The Pearson correlation (r) measures how closely the model’s predicted brain age tracks chronological age across a population. An r of 0 would mean the model has no relationship to age at all. An r of 1.0 would mean the model predicts chronological age perfectly — but just like with MAE, perfect prediction is not the goal. A model that perfectly predicts chronological age is just a birthday calculator. The value of a brain age clock is in the deviation: the gap between your predicted brain age and your chronological age is the meaningful signal.
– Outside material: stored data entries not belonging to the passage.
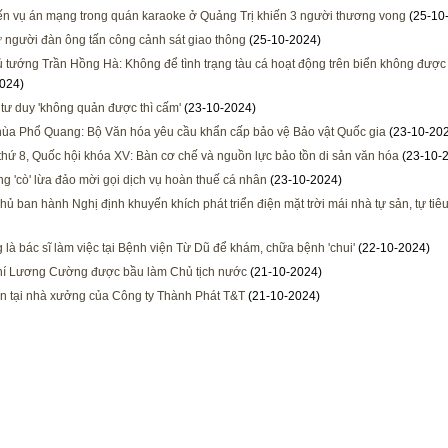
ến vụ án mạng trong quán karaoke ở Quảng Trị khiến 3 người thương vong
(25-10
 người đàn ông tấn công cảnh sát giao thông
(25-10-2024)
 tướng Trần Hồng Hà: Không để tình trạng tàu cá hoạt động trên biển không đượ
024)
 tư duy 'không quản được thì cấm'
(23-10-2024)
ùa Phổ Quang: Bộ Văn hóa yêu cầu khẩn cấp bảo vệ Bảo vật Quốc gia
(23-10-20
thứ 8, Quốc hội khóa XV: Bàn cơ chế và nguồn lực bảo tồn di sản văn hóa
(23-10-
ng 'cò' lừa đảo mời gọi dịch vụ hoàn thuế cá nhân
(23-10-2024)
hủ ban hành Nghị định khuyến khích phát triển điện mặt trời mái nhà tự sản, tự tiê
 là bác sĩ làm việc tại Bệnh viện Từ Dũ để khám, chữa bệnh 'chui'
(22-10-2024)
hí Lương Cường được bầu làm Chủ tịch nước
(21-10-2024)
n tại nhà xưởng của Công ty Thành Phát T&T
(21-10-2024)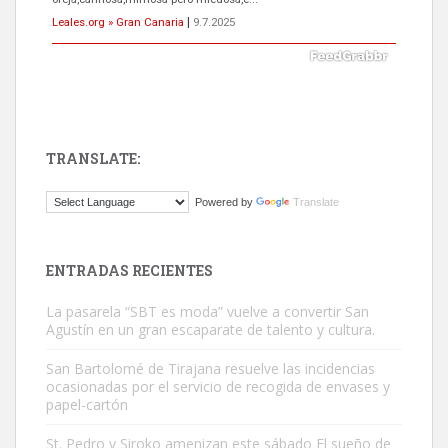
Leales.org » Gran Canaria
|
9.7.2025
TRANSLATE:
Gato manso encontrado
Powered by
Translate
Este gato macho ha aparecido en la calle hace menos de un mes,
es muy manso y extremadamente cari...
Leales.org » Gran Canaria
|
9.7.2025
ENTRADAS RECIENTES
La pasarela “SBT es moda” vuelve a convertir San
Agustín en un gran escaparate de talento y cultura.
San Bartolomé de Tirajana resuelve las incidencias
ocasionadas por el servicio de recogida de envases y
papel-cartón
Adopción urgente
Busco adopción responsable para mi perra. Pastor alemán,
St. Pedro y Siroko amenizan este sábado El sueño de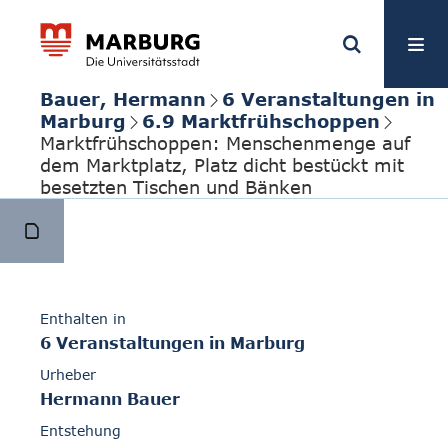
Bauer, Hermann
6 Veranstaltungen in
Marburg
6.9 Marktfrühschoppen
Marktfrühschoppen: Menschenmenge auf
dem Marktplatz, Platz dicht bestückt mit
besetzten Tischen und Bänken
Enthalten in
6 Veranstaltungen in Marburg
Urheber
Hermann Bauer
Entstehung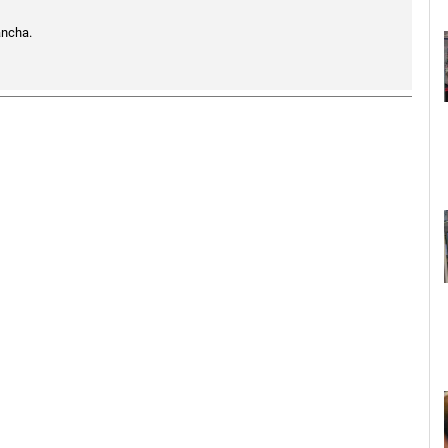
ancha.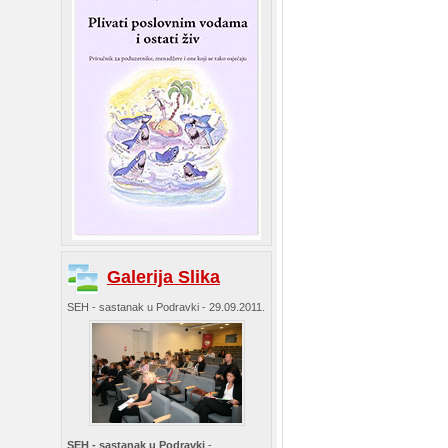
Galerija Slika
SEH - sastanak u Podravki - 29.09.2011.
SEH - sastanak u Podravki
-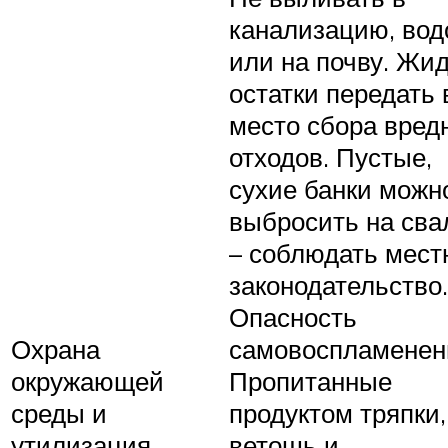
канализацию, во
или на почву. Жи
остатки передать 
место сбора вред
отходов. Пустые,
сухие банки можн
выбросить на сва
– соблюдать мест
законодательство.
Опасность
Охрана
самовоспламенен
окружающей
Пропитанные
среды и
продуктом тряпки,
утилизация
ветошь и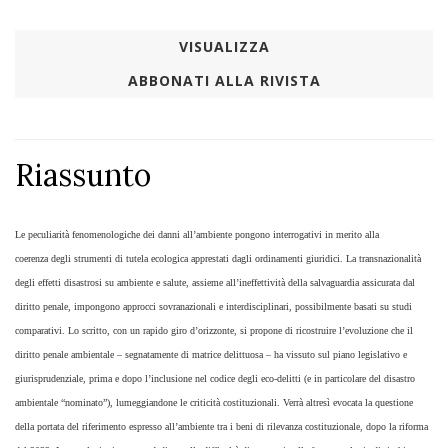
VISUALIZZA
ABBONATI ALLA RIVISTA
Riassunto
​Le peculiarità fenomenologiche dei danni all’ambiente pongono interrogativi in merito alla
coerenza degli strumenti di tutela ecologica apprestati dagli ordinamenti giuridici. La transnazionalità
degli effetti disastrosi su ambiente e salute, assieme all’ineffettività della salvaguardia assicurata dal
diritto penale, impongono approcci sovranazionali e interdisciplinari, possibilmente basati su studi
comparativi. Lo scritto, con un rapido giro d’orizzonte, si propone di ricostruire l’evoluzione che il
diritto penale ambientale – segnatamente di matrice delittuosa – ha vissuto sul piano legislativo e
giurisprudenziale, prima e dopo l’inclusione nel codice degli eco-delitti (e in particolare del disastro
ambientale “nominato”), lumeggiandone le criticità costituzionali. Verrà altresì evocata la questione
della portata del riferimento espresso all’ambiente tra i beni di rilevanza costituzionale, dopo la riforma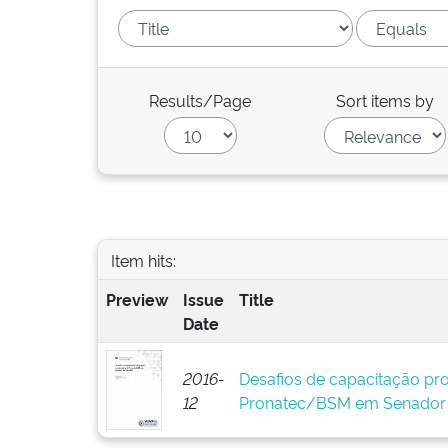
Results/Page
Sort items by
Item hits:
Preview
Issue
Title
Date
2016-
Desafios de capacitação prof
12
Pronatec/BSM em Senador 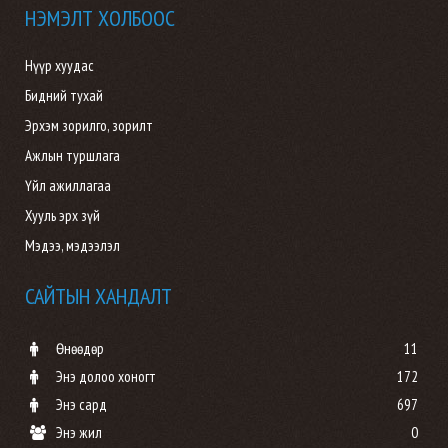
НЭМЭЛТ ХОЛБООС
Нүүр хуудас
Бидний тухай
Эрхэм зорилго, зорилт
Ажлын туршлага
Үйл ажиллагаа
Хууль эрх зүй
Мэдээ, мэдээлэл
САЙТЫН ХАНДАЛТ
Өнөөдөр
11
Энэ долоо хоногт
172
Энэ сард
697
Энэ жил
0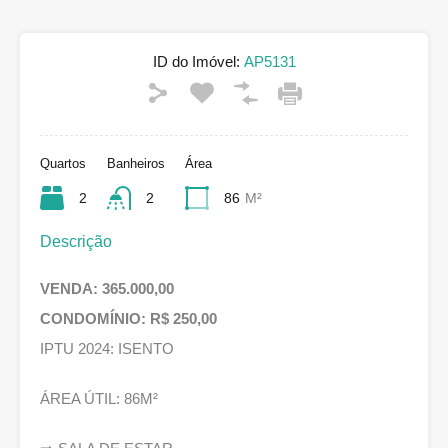
ID do Imóvel:
AP5131
Quartos
Banheiros
Área
2
2
86
M²
Descrição
VENDA: 365.000,00
CONDOMÍNIO: R$ 250,00
IPTU 2024: ISENTO
ÁREA ÚTIL: 86M²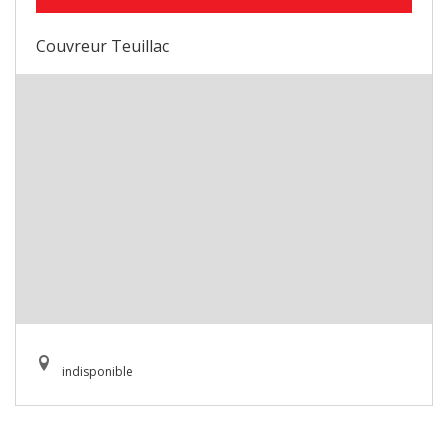
Couvreur Teuillac
indisponible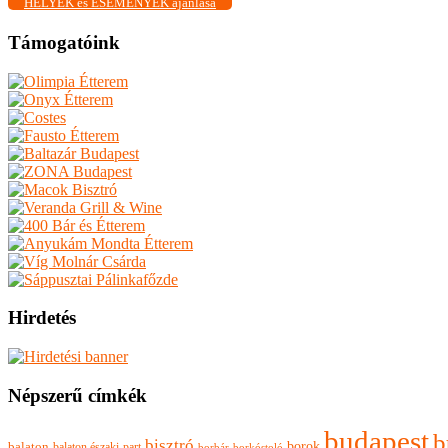
HELYEK és ESEMÉNYEK ajánlása
Támogatóink
Hirdetés
Népszerű címkék
budapest
b
bisztró
borok
balaton
balaton északi-part
borkóstoló
borbár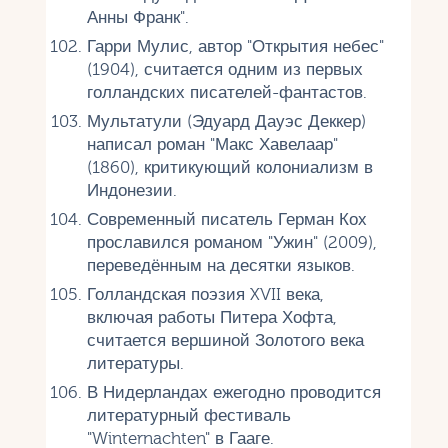
Анны Франк".
Гарри Мулис, автор "Открытия небес"
(1904), считается одним из первых
голландских писателей-фантастов.
Мультатули (Эдуард Дауэс Деккер)
написал роман "Макс Хавелаар"
(1860), критикующий колониализм в
Индонезии.
Современный писатель Герман Кох
прославился романом "Ужин" (2009),
переведённым на десятки языков.
Голландская поэзия XVII века,
включая работы Питера Хофта,
считается вершиной Золотого века
литературы.
В Нидерландах ежегодно проводится
литературный фестиваль
"Winternachten" в Гааге.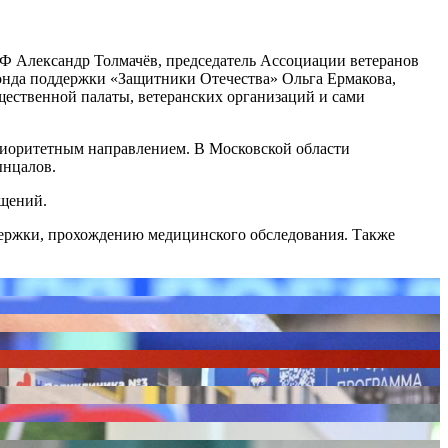
Ф Александр Толмачёв, председатель Ассоциации ветеранов
онда поддержки «Защитники Отечества» Ольга Ермакова,
щественной палаты, ветеранских организаций и сами
приоритетным направлением. В Московской области
ынцалов.
ащений.
держки, прохождению медицинского обследования. Также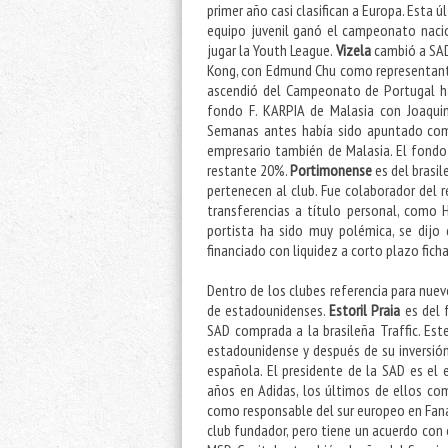
primer año casi clasifican a Europa. Esta
equipo juvenil ganó el campeonato nacion
jugar la Youth League.
Vizela
cambió a SAD
Kong, con Edmund Chu como representante
ascendió del Campeonato de Portugal has
fondo F. KARPIA de Malasia con Joaquim
Semanas antes había sido apuntado como
empresario también de Malasia. El fondo
restante 20%.
Portimonense
es del brasi
pertenecen al club. Fue colaborador del 
transferencias a título personal, como H
portista ha sido muy polémica, se dijo
financiado con liquidez a corto plazo ficha
Dentro de los clubes referencia para nuev
de estadounidenses.
Estoril Praia
es del 
SAD comprada a la brasileña Traffic. Es
estadounidense y después de su inversió
española. El presidente de la SAD es el 
años en Adidas, los últimos de ellos com
como responsable del sur europeo en Fana
club fundador, pero tiene un acuerdo con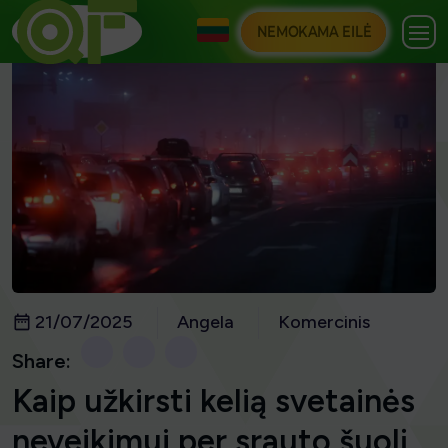
NEMOKAMA EILĖ
21/07/2025
Angela
Komercinis
Share:
Kaip užkirsti kelią svetainės
neveikimui per srauto šuolį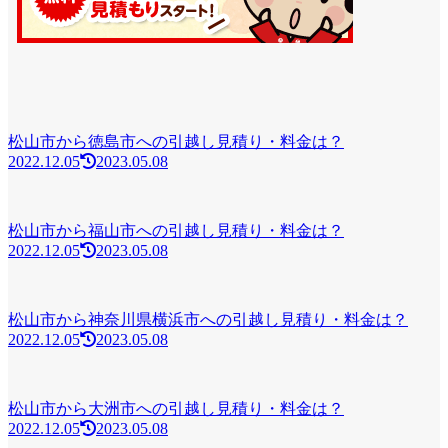
松山市から徳島市への引越し見積り・料金は？
2022.12.05
2023.05.08
松山市から福山市への引越し見積り・料金は？
2022.12.05
2023.05.08
松山市から神奈川県横浜市への引越し見積り・料金は？
2022.12.05
2023.05.08
松山市から大洲市への引越し見積り・料金は？
2022.12.05
2023.05.08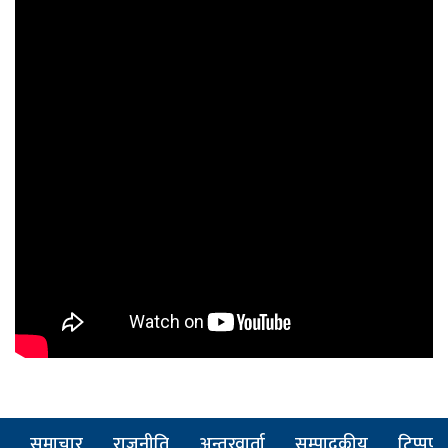
समाचार
राजनीति
अन्तरवार्ता
सम्पादकीय
टिप्पणी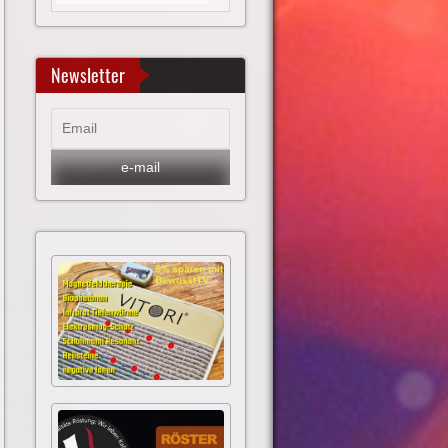
Newsletter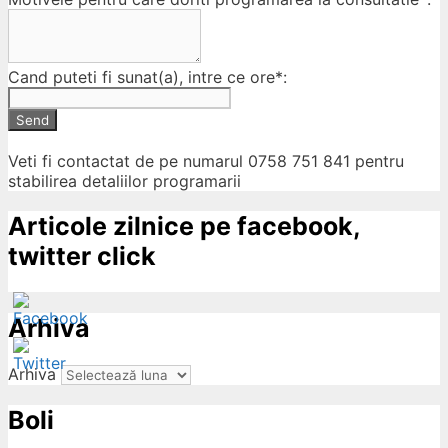
Cand puteti fi sunat(a), intre ce ore*:
Send
Veti fi contactat de pe numarul 0758 751 841 pentru
stabilirea detaliilor programarii
Articole zilnice pe facebook,
twitter click
Arhiva
Arhiva
Boli
ow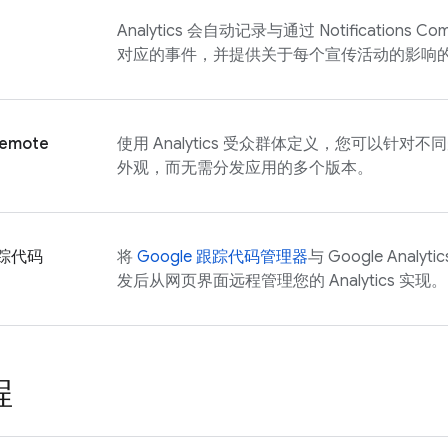
Analytics
会自动记录与通过 Notifications 
对应的事件，并提供关于每个宣传活动的影响
Remote
使用
Analytics
受众群体定义，您可以针对不同
外观，而无需分发应用的多个版本。
跟踪代码
将
Google 跟踪代码管理器
与
Google Analytic
发后从网页界面远程管理您的
Analytics
实现。
程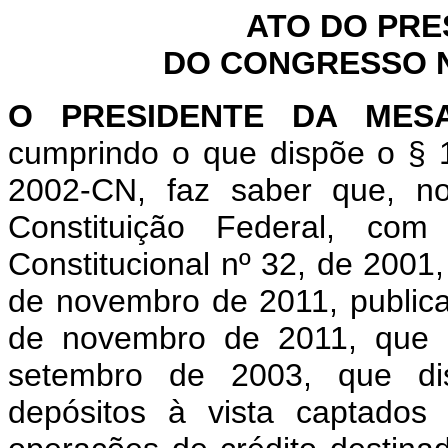
ATO DO PRE
DO CONGRESSO NA
O PRESIDENTE DA MES
cumprindo o que dispõe o § 1
2002-CN, faz saber que, n
Constituição Federal, c
Constitucional nº 32, de 2001
de novembro de 2011, publica
de novembro de 2011, que "
setembro de 2003, que di
depósitos à vista captados p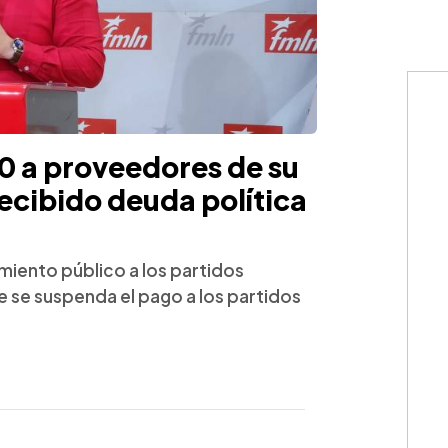
 a proveedores de su
ecibido deuda política
amiento público a los partidos
ue se suspenda el pago a los partidos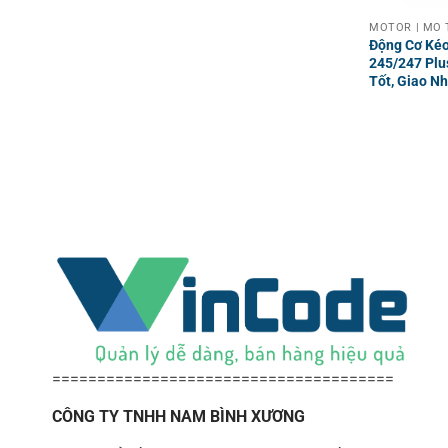
MOTOR | MÔ 
Động Cơ Ké
245/247 Plu
Tốt, Giao N
======================================
CÔNG TY TNHH NAM BÌNH XƯƠNG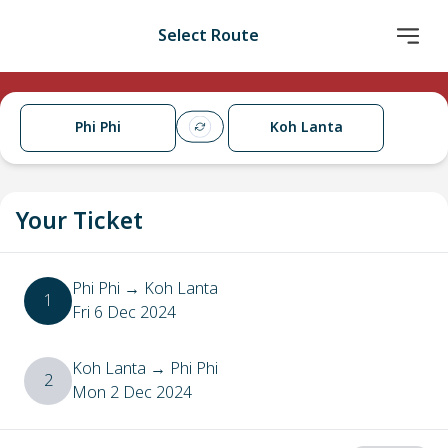
Select Route
Phi Phi
Koh Lanta
Your Ticket
Phi Phi
→
Koh Lanta
1
Fri 6 Dec 2024
Koh Lanta
→
Phi Phi
2
Mon 2 Dec 2024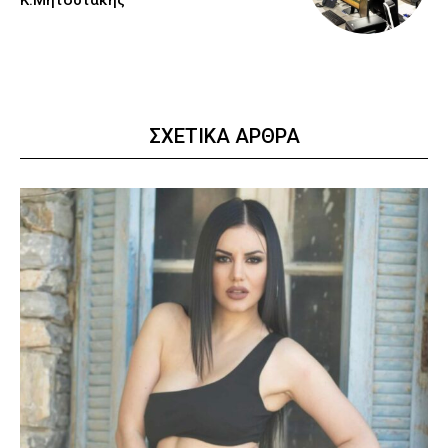
Κ.Μητσοτάκης
ΣΧΕΤΙΚΑ ΑΡΘΡΑ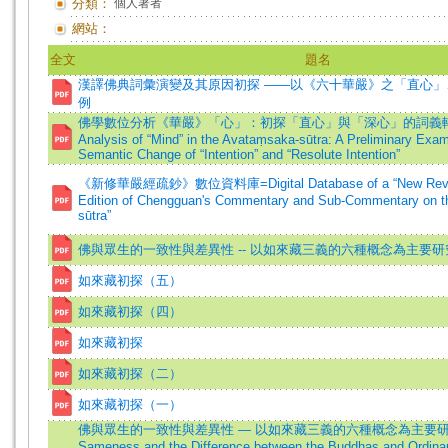
分類：
個人著者
網站：
全文
題名
漢譯佛典詞彙演變及其原因初探 ——以《六十華嚴》之「直心」
例
佛學數位分析《華嚴》「心」：初探「直心」與「深心」的詞義轉變=A 
Analysis of “Mind” in the Avataṃsaka-sūtra: A Preliminary Exami
Semantic Change of “Intention” and “Resolute Intention”
《新修華嚴經疏鈔》數位資料庫=Digital Database of a “New Revise
Edition of Chengguan's Commentary and Sub-Commentary on 
sūtra”
佛與眾生的一致性與差異性 -- 以如來藏三義的六種概念為主要
如來藏初探（五）
如來藏初探（四）
如來藏初探
如來藏初探（二）
如來藏初探（一）
佛與眾生的一致性與差異性 — 以如來藏三義的六種概念為主要研究
Sameness and the Difference between the Buddhas and Ordinar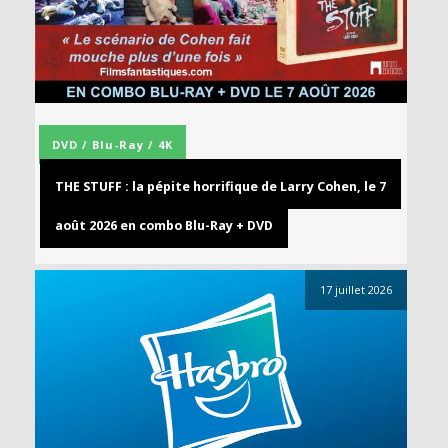
DVD / Blu-Ray / 4K
THE STUFF : la pépite horrifique de Larry Cohen, le 7
août 2026 en combo Blu-Ray + DVD
17 juillet 2026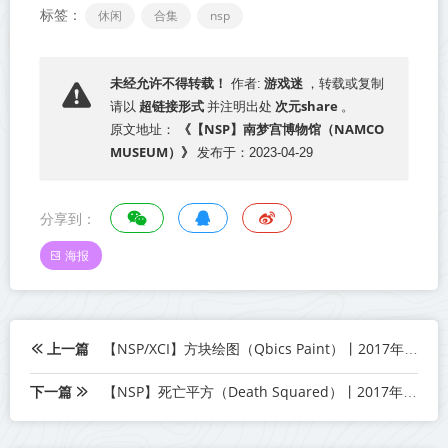
标签：
休闲
合集
nsp
游戏迷
未经允许不得转载！
作者:
，转载或复制
超链接形式
次元share
请以
并注明出处
。
《【NSP】南梦宫博物馆（NAMCO
原文地址：
MUSEUM）》
发布于：2023-04-29
分享到：
海报
上一篇
【NSP/XCI】方块绘图（Qbics Paint）丨2017年switch游戏丨阿里云盘/百度网盘
下一篇
【NSP】死亡平方（Death Squared）丨2017年switch游戏丨阿里云盘/百度网盘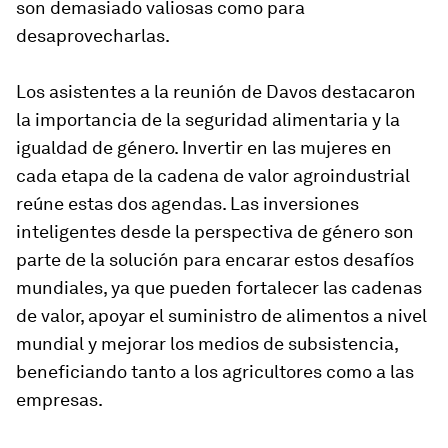
son demasiado valiosas como para
desaprovecharlas.
Los asistentes a la reunión de Davos destacaron
la importancia de la seguridad alimentaria y la
igualdad de género. Invertir en las mujeres en
cada etapa de la cadena de valor agroindustrial
reúne estas dos agendas. Las inversiones
inteligentes desde la perspectiva de género son
parte de la solución para encarar estos desafíos
mundiales, ya que pueden fortalecer las cadenas
de valor, apoyar el suministro de alimentos a nivel
mundial y mejorar los medios de subsistencia,
beneficiando tanto a los agricultores como a las
empresas.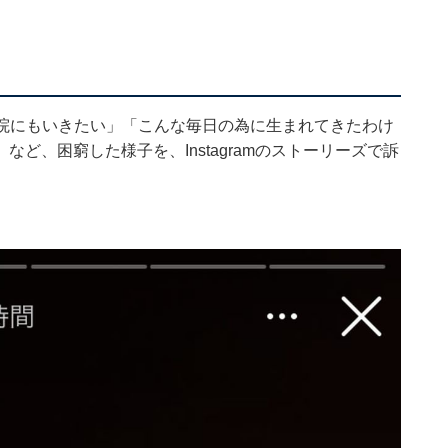
「病院にもいきたい」「こんな毎日の為に生まれてきたわけ
ど、困窮した様子を、Instagramのストーリーズで訴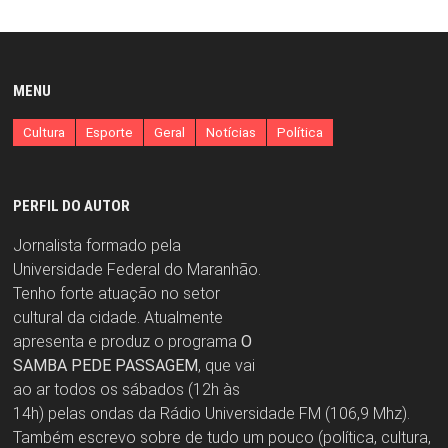
MENU
Cultura
Esporte
Geral
Notícias
Política
PERFIL DO AUTOR
Jornalista formado pela
Universidade Federal do Maranhão.
Tenho forte atuação no setor
cultural da cidade. Atualmente
apresenta e produz o programa
O
SAMBA PEDE PASSAGEM
, que vai
ao ar todos os sábados (12h às
14h) pelas ondas da Rádio Universidade FM (106,9 Mhz).
Também escrevo sobre de tudo um pouco (política, cultura,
BrainYears™ achieves r = 0.923. The square of that value (r² = 0.85) means the model explains approximately 85% of the variance in chronological age from functional brain data alone. The remaining 15% reflects real biological differences between people of the same chronological age — that is where the actionable information lives.
For context: the gold standard for brain age clocks has been structural MRI. MRI-based models achieve r values of 0.90–0.95. Published EEG-based brain age models typically report r values in the 0.70–0.85 range. BrainYears™ at r = 0.923 matches MRI-level accuracy from functional signals — the subtler, upstream changes in how the brain processes information.
The two accuracy metrics work together: r = 0.923 tells you the model reliably separates younger-functioning brains from older-functioning brains. MAE = 4.4 years tells you how close the individual predictions are on average. And within-subject stability of +0.07 years tells you that when you track the same person over time, the trajectory is precise.